Finding a job in a slow-growing economy is daunting enough without new financial obligations.
Yet that’s the challenge many university students graduating over the next few weeks will face before too long. The clock on their student loans will begin counting down to their first payment due date.
Both federal and private student loans give borrowers a six-month grace period before they’re required to begin making payments. Graduates also have options to defer payments in certain situations, or even have their balance reduced if they qualify.
But eventually the bill will come due, and it won’t be insignificant.
A study released in January by credit reporting agency TransUnion found that the average student loan debt rose 30 percent between 2007 and last year to $23,829.
And even missing a few payments early on can hamper credit scores — not a good scenario when you’re just venturing out on your own and looking to land a job.
Here are six tips on how new grads can manage their student loan debt:
It’s essential to know the terms of your loan in order to evaluate your options for repayment, or to request a deferment when your grace period expires. For example, Stafford loans have a six-month grace period, while Perkins loans give you nine months before your first payment is due. Grace periods for other types of federal loans and private student loans can vary.
Ask your lender or check out nslds.ed.gov, which shows loan details on federal loans. If you have private student loans, you’ll have to contact the lender directly.
‘‘Whether you owe a little or a lot, it’s crucial to know how much you owe, to whom, and what your repayment options are,’’ says Lauren Ascher, president of the Institute for College Access & Success, a nonprofit advocacy and research organization.

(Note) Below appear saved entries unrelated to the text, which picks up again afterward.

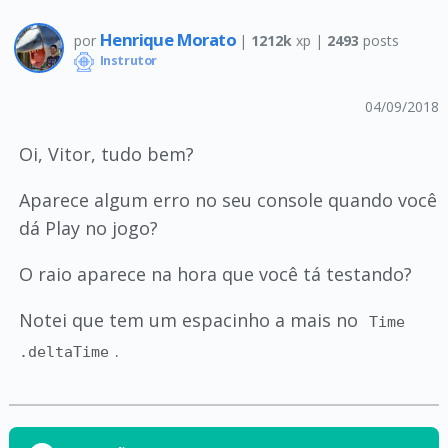
Henrique Morato
por
|
1212k
xp |
2493
posts
Instrutor
04/09/2018
Oi, Vitor, tudo bem?
Aparece algum erro no seu console quando você
dá Play no jogo?
O raio aparece na hora que você tá testando?
Notei que tem um espacinho a mais no
Time
.
.deltaTime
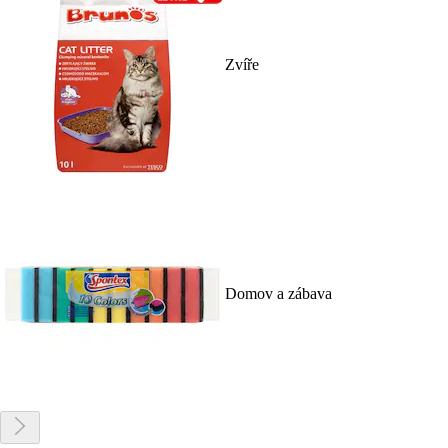
Zvíře
Domov a zábava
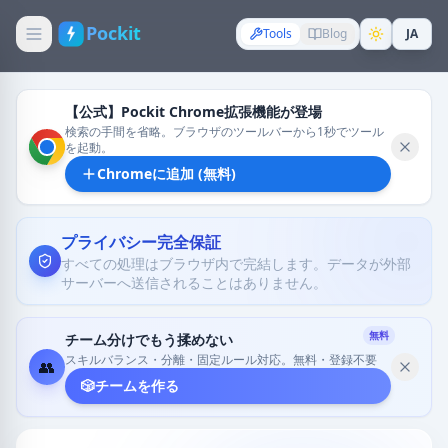
Pockit
Tools
Blog
JA
【公式】Pockit Chrome拡張機能が登場
検索の手間を省略。ブラウザのツールバーから1秒でツール
を起動。
Chromeに追加 (無料)
プライバシー完全保証
すべての処理はブラウザ内で完結します。データが外部
サーバーへ送信されることはありません。
無料
チーム分けでもう揉めない
スキルバランス・分離・固定ルール対応。無料・登録不要
👥
🎲
チームを作る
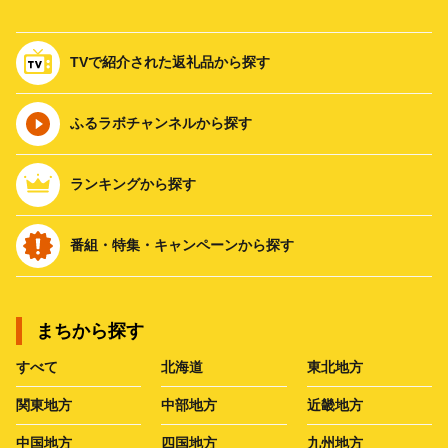
TVで紹介された返礼品から探す
ふるラボチャンネルから探す
ランキングから探す
番組・特集・キャンペーンから探す
まちから探す
すべて
北海道
東北地方
関東地方
中部地方
近畿地方
中国地方
四国地方
九州地方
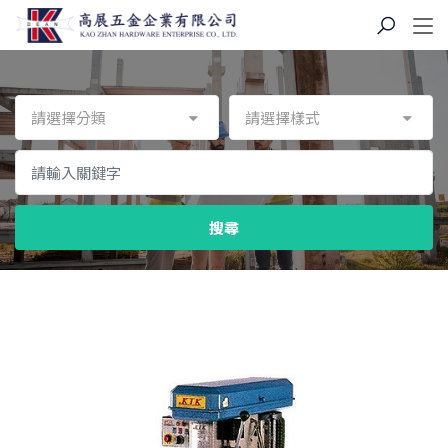
請選擇分類
請選擇樣式
搜尋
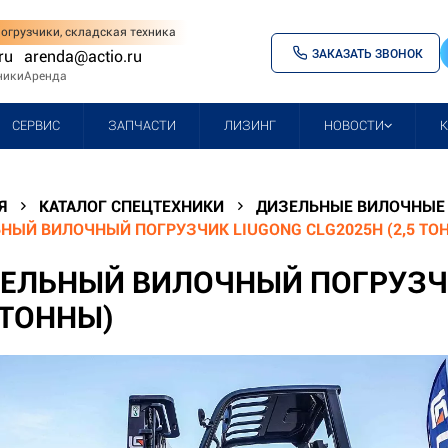
огрузчики, складская техника
ЗАКАЗАТЬ ЗВОНОК
ru
arenda@actio.ru
ники
Аренда
СЕРВИС
ЗАПЧАСТИ
ЛИЗИНГ
НОВОСТИ
Я
КАТАЛОГ СПЕЦТЕХНИКИ
ДИЗЕЛЬНЫЕ ВИЛОЧНЫЕ 
НЫЙ ВИЛОЧНЫЙ ПОГРУЗЧИК LIUGONG CLG2025H (2,5 ТО
ЕЛЬНЫЙ ВИЛОЧНЫЙ ПОГРУЗЧИ
5 ТОННЫ)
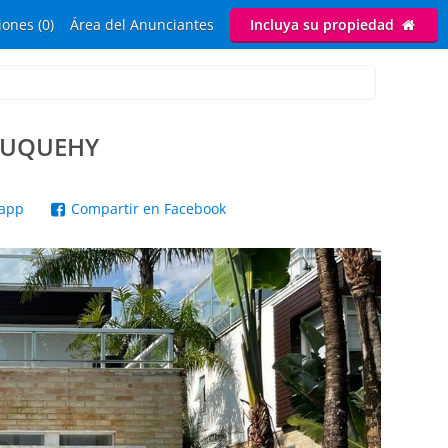
ones (0)
Área del Anunciantes
Incluya su propiedad
 JUQUEHY
sapp
Compartir en Facebook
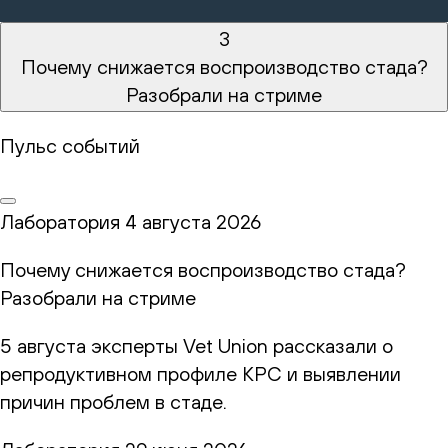
3
Почему снижается воспроизводство стада?
Разобрали на стриме
Пульс событий
Лаборатория
4 августа 2026
Почему снижается воспроизводство стада?
Разобрали на стриме
5 августа эксперты Vet Union рассказали о
репродуктивном профиле КРС и выявлении
причин проблем в стаде.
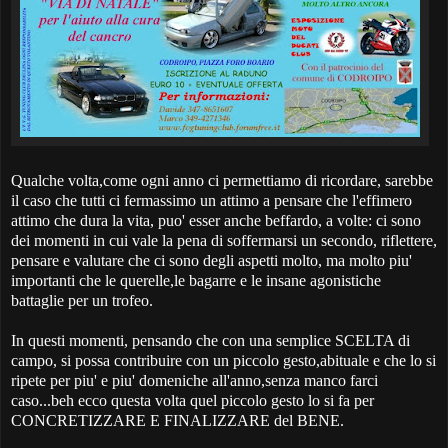
Qualche volta,come ogni anno ci permettiamo di ricordare, sarebbe
il caso che tutti ci fermassimo un attimo a pensare che l'effimero
attimo che dura la vita, puo' esser anche beffardo, a volte: ci sono
dei momenti in cui vale la pena di soffermarsi un secondo, riflettere,
pensare e valutare che ci sono degli aspetti molto, ma molto piu'
importanti che le querelle,le bagarre e le insane agonistiche
battaglie per un trofeo.
In questi momenti, pensando che con una semplice SCELTA di
campo, si possa contribuire con un piccolo gesto,abituale e che lo si
ripete per piu' e piu' domeniche all'anno,senza manco farci
caso...beh ecco questa volta quel piccolo gesto lo si fa per
CONCRETIZZARE E FINALIZZARE del BENE.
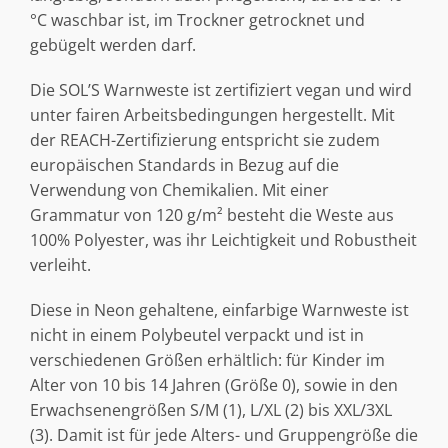
°C waschbar ist, im Trockner getrocknet und
gebügelt werden darf.
Die SOL’S Warnweste ist zertifiziert vegan und wird
unter fairen Arbeitsbedingungen hergestellt. Mit
der REACH-Zertifizierung entspricht sie zudem
europäischen Standards in Bezug auf die
Verwendung von Chemikalien. Mit einer
Grammatur von 120 g/m² besteht die Weste aus
100% Polyester, was ihr Leichtigkeit und Robustheit
verleiht.
Diese in Neon gehaltene, einfarbige Warnweste ist
nicht in einem Polybeutel verpackt und ist in
verschiedenen Größen erhältlich: für Kinder im
Alter von 10 bis 14 Jahren (Größe 0), sowie in den
Erwachsenengrößen S/M (1), L/XL (2) bis XXL/3XL
(3). Damit ist für jede Alters- und Gruppengröße die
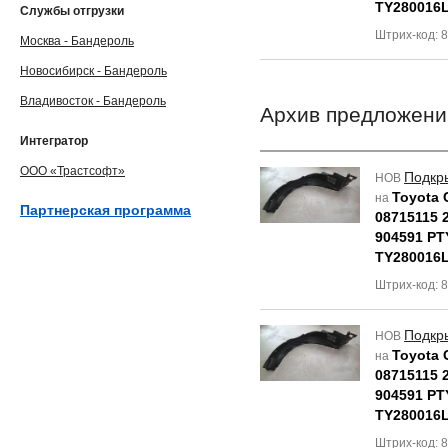
TY280016
Службы отгрузки
Штрих-код: 
Москва - Бандероль
Новосибирск - Бандероль
Владивосток - Бандероль
Архив предложени
Интегратор
ООО «Трастсофт»
Подкр
НОВ
Toyota 
на
Партнерская программа
08715115 
904591 PT
TY280016
Штрих-код: 
Подкр
НОВ
Toyota 
на
08715115 
904591 PT
TY280016
Штрих-код: 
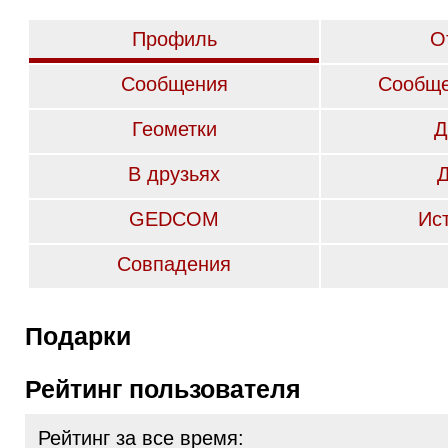
Профиль
О
Сообщения
Сообще
Геометки
Д
В друзьях
GEDCOM
Ис
Совпадения
Подарки
Рейтинг пользователя
Рейтинг за все время:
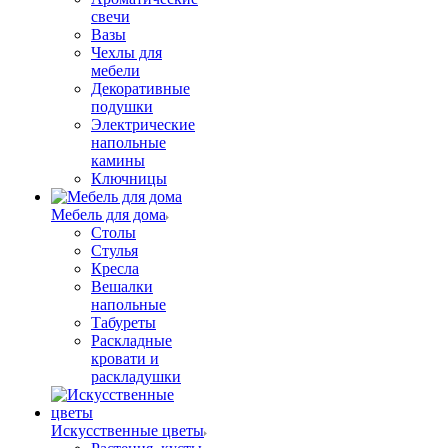
свечи
Вазы
Чехлы для
мебели
Декоративные
подушки
Электрические
напольные
камины
Ключницы
Мебель для дома
Столы
Стулья
Кресла
Вешалки
напольные
Табуреты
Раскладные
кровати и
раскладушки
Искусственные цветы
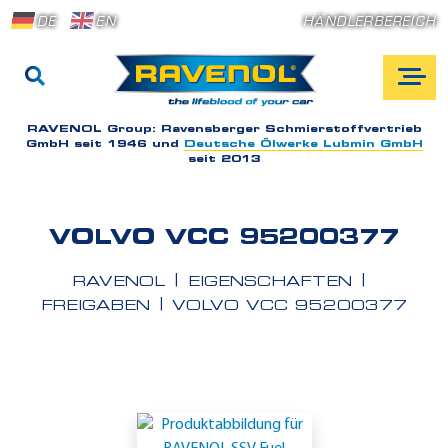
DE
EN
HÄNDLERBEREICH
RAVENOL Group:
Ravensberger Schmierstoffvertrieb
GmbH seit 1946 und
Deutsche Ölwerke Lubmin GmbH
seit 2013
VOLVO VCC 95200377
RAVENOL
EIGENSCHAFTEN
FREIGABEN
VOLVO VCC 95200377
E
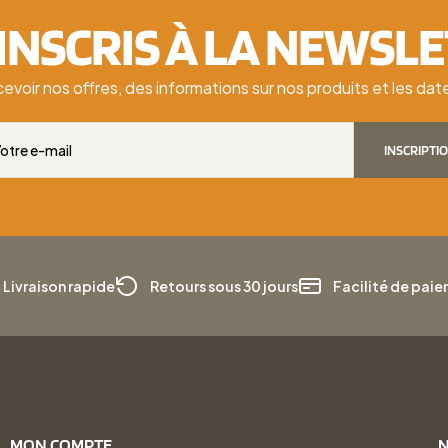
'INSCRIS À LA NEWSL
cevoir nos offres, des informations sur nos produits et les d
INSCRIPTI
Livraison rapide
Retours sous 30 jours
Facilité de pai
MON COMPTE
N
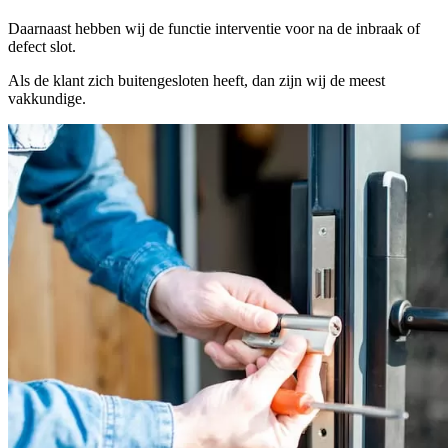
Daarnaast hebben wij de functie interventie voor na de inbraak of
defect slot.
Als de klant zich buitengesloten heeft, dan zijn wij de meest
vakkundige.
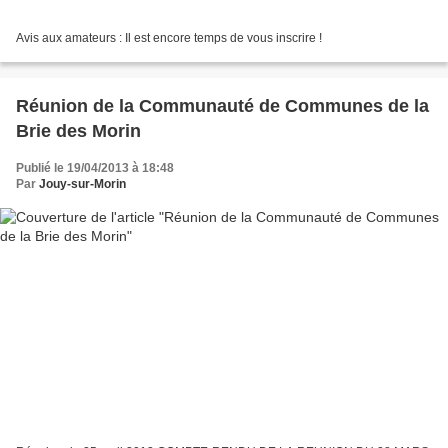
Avis aux amateurs : Il est encore temps de vous inscrire !
Réunion de la Communauté de Communes de la
Brie des Morin
Publié le 19/04/2013 à 18:48
Par
Jouy-sur-Morin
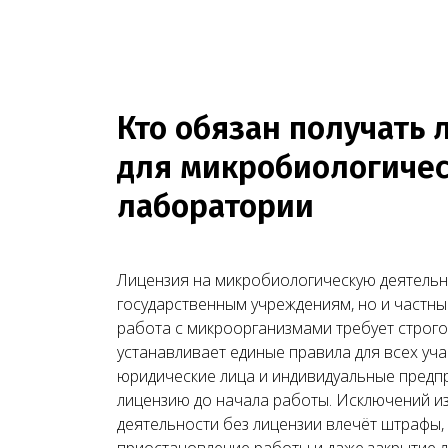
Кто обязан получать
для микробиологиче
лаборатории
Лицензия на микробиологическую деятельн
государственным учреждениям, но и частн
работа с микроорганизмами требует строго
устанавливает единые правила для всех уча
юридические лица и индивидуальные пред
лицензию до начала работы. Исключений из
деятельности без лицензии влечёт штрафы
приостановление работы и даже закрытие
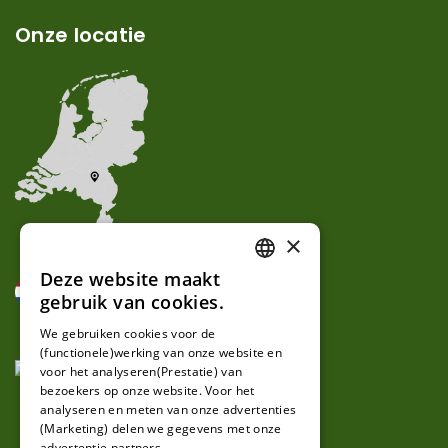
Onze locatie
×
Deze website maakt
DUTCH
gebruik van cookies.
FRENCH
We gebruiken cookies voor de
(functionele)werking van onze website en
GERMAN
voor het analyseren(Prestatie) van
bezoekers op onze website. Voor het
analyseren en meten van onze advertenties
(Marketing) delen we gegevens met onze
advertentie partners.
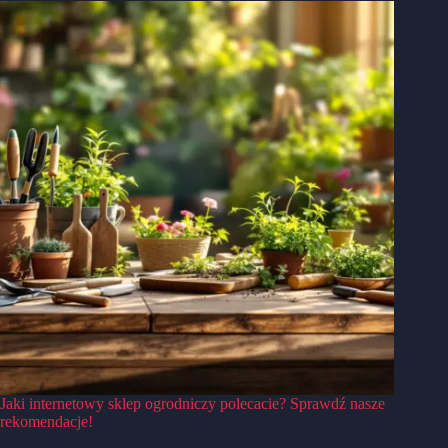
Jaki internetowy sklep ogrodniczy polecacie? Sprawdź nasze
rekomendacje!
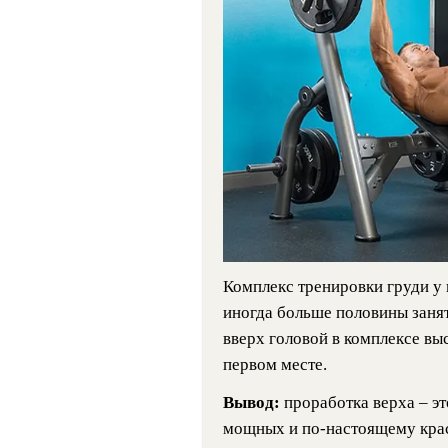
Комплекс тренировки груди у 
иногда больше половины заня
вверх головой в комплексе вы
первом месте.
Вывод:
проработка верха – э
мощных и по-настоящему кра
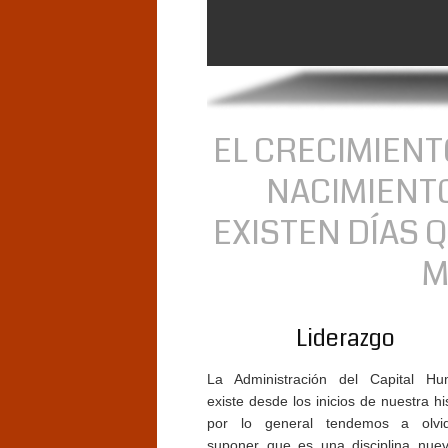
EL CRECIMIEN
NACIMIENTO
EXISTEN DÍAS 
M
Liderazgo
La Administración del Capital Hu
existe desde los inicios de nuestra his
por lo general tendemos a olvi
suponer que es una disciplina nue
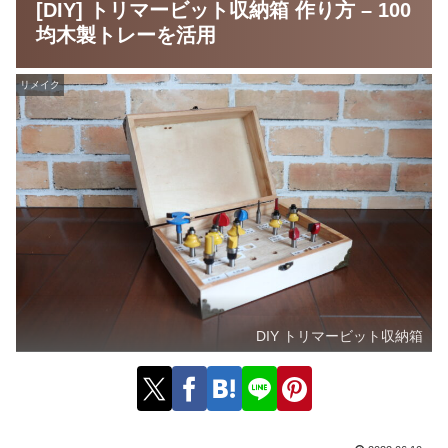
[DIY] トリマービット収納箱 作り方 – 100
均木製トレーを活用
リメイク
DIY トリマービット収納箱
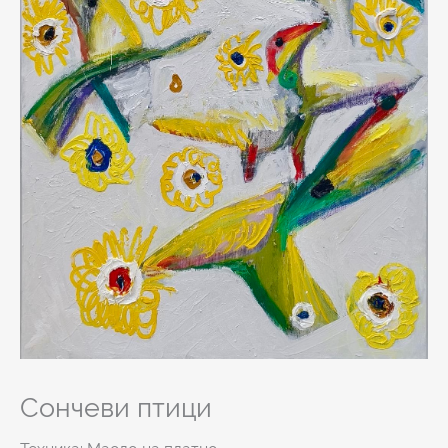
Сончеви птици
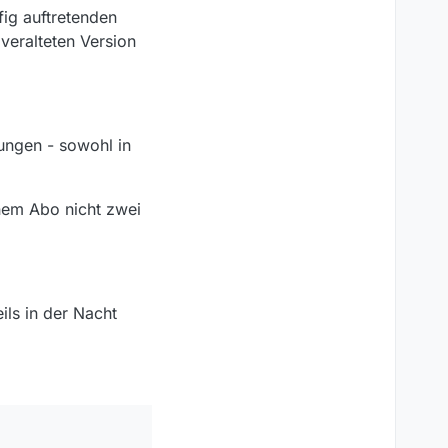
wäre die einzige
ig auftretenden
veralteten Version
en an Programme
.
ungen - sowohl in
 ein Triggerfile
ieren und wenn nach
ode hätte, die 13.2.1
inem Abo nicht zwei
ils in der Nacht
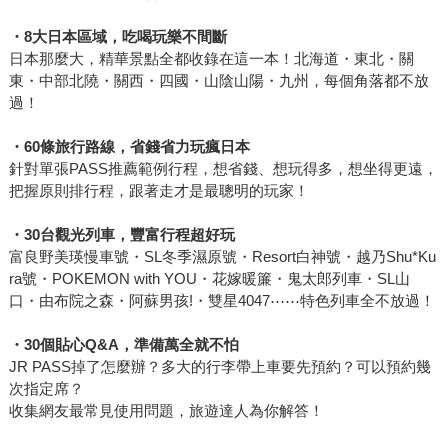
・
8
大日本區域，吃喝玩樂不間斷
日本那麼大，精華景點全都收錄在這一本！北海道・東北・關
東・中部北隢・關西・四國・山陰山陽・九州，每個角落都不放
過！
・
60
條旅行路線，省錢省力玩瘋日本
針對單張PASS推薦範例行程，想省錢、想玩得多，想坐得更遠，
把握原則排行程，跟著走才是最聰明的玩家！
・
30
台觀光列車，豐富行程超好玩
富良野美瑛慢車號・SL冬季濕原號・Resort白神號・越乃Shu*Ku
ra號・POKEMON with YOU・花嫁暖簾・鬼太郎列車・SL山
口・由布院之森・阿蘇男孩!・雙星4047⋯⋯特色列車全不放過！
・30
個貼心Q&A
，準備萬全就不怕
JR PASS掉了怎麼辦？多大的行李帶上車要先預約？可以預約幾
次指定席？
收集網友最常見使用問題，旅遊達人為你解答！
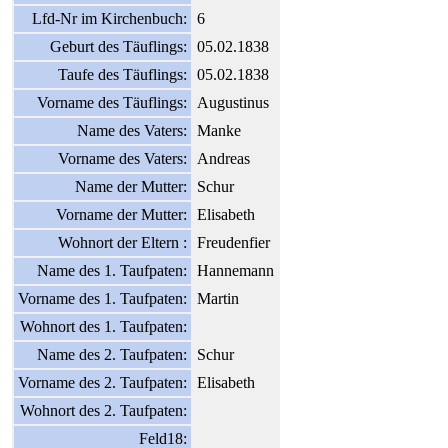
Lfd-Nr im Kirchenbuch:
6
Geburt des Täuflings:
05.02.1838
Taufe des Täuflings:
05.02.1838
Vorname des Täuflings:
Augustinus
Name des Vaters:
Manke
Vorname des Vaters:
Andreas
Name der Mutter:
Schur
Vorname der Mutter:
Elisabeth
Wohnort der Eltern :
Freudenfier
Name des 1. Taufpaten:
Hannemann
Vorname des 1. Taufpaten:
Martin
Wohnort des 1. Taufpaten:
Name des 2. Taufpaten:
Schur
Vorname des 2. Taufpaten:
Elisabeth
Wohnort des 2. Taufpaten:
Feld18:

Federal loans are set up to be paid back over a 10-year period. But there are other options if you can’t afford your monthly payments under that standard plan.
You can extend the length of time to pay back the loan beyond 10 years, which will lower the monthly payment, but you will pay more over the life of the loan. Some may qualify for plans that peg the monthly payment to a certain percentage of their annual income.
And if they’re on such a plan for 25 years, anything they still owe will be forgiven.
The Project on Student Debt, which is managed by Ascher’s organization, has more information on income-based repayment plans on this site: Ibrinfo.org.
On private student loans, repayment options will vary from one lender to the next. Ascher suggests checking the loan documents or contacting your lender.
Can’t find a job? Can’t afford any student loan payments? If you have federal student loans, you can temporarily postpone your payments by asking for a deferment or forbearance.
In the case of a deferment, you’re allowed to temporarily put off making payments on your loans. During this period, interest does not build up on three types of federal loans: direct subsidized loans, subsidized federal Stafford loans, and Federal Perkins loans.
On other types of federal loans, your payments will be put on hold, but the balance of your loan will continue to rack up interest.
Several factors may qualify you for a deferment once you’re done with school, including economic hardship, unemployment, or serving in the military on active duty during a war.
If you don’t qualify for a deferment, you may request a forbearance, which can generally buy you up to 12 months without making payments. However, you’ll continue to pile up interest on your balance, even with subsidized loans. For more details on how these options work, go to this Department of Education website: Studentaid.ed.gov.
Missing payments on your federal student loans can seriously hamper your ability to get credit, especially if you’re starting out and don’t have much of a credit history.
In the case of federal student loans, you will be declared to be in default if you miss nine payments in a row.
At that point, the government will ask you to pay back your entire loan balance immediately, and will resort to garnishing your wages or taking it out of your income tax refunds, if need be.
The default threshold is generally crossed far sooner with private student loans.
Experts recommend contacting your lender as soon as making payments becomes a problem, to discuss the options.
Keep in mind, however, that unloading your student loan debt via bankruptcy is very difficult, though not impossible. You would need to persuade the court that what you owe on your loan would result in an undue hardship on you and your dependents.
Of course, even if you succeed, filing for bankruptcy protection has steep and longstanding consequences on your ability to get credit.
For more details on this option, see the National Consumer Law Center’s website on student loans.
One way to lower the total cost of your loan is to pay a little extra every month, or even make an extra payment every few months. That will help bring down the principal.
Ascher’s organization recommends including a written request to the lender to ensure the extra payment amount is applied to the principal, not to the interest or other fees that are due.
Consolidating several of your student loans can help you manage your debt because you need only to keep track of a single monthly payment.
You can also extend the repayment period.
However, if your federal loan predates July 1, 2006, it’s likely it has a variable interest rate, which means you can probably get that rate lowered now.
Consolidating loans issued after that date may not save you as much money on interest payments, however.
Keep in mind that if you take out a private student loan to consolidate federal loans, you will lose access to the borrower protections built into those loans, such as unemployment deferments.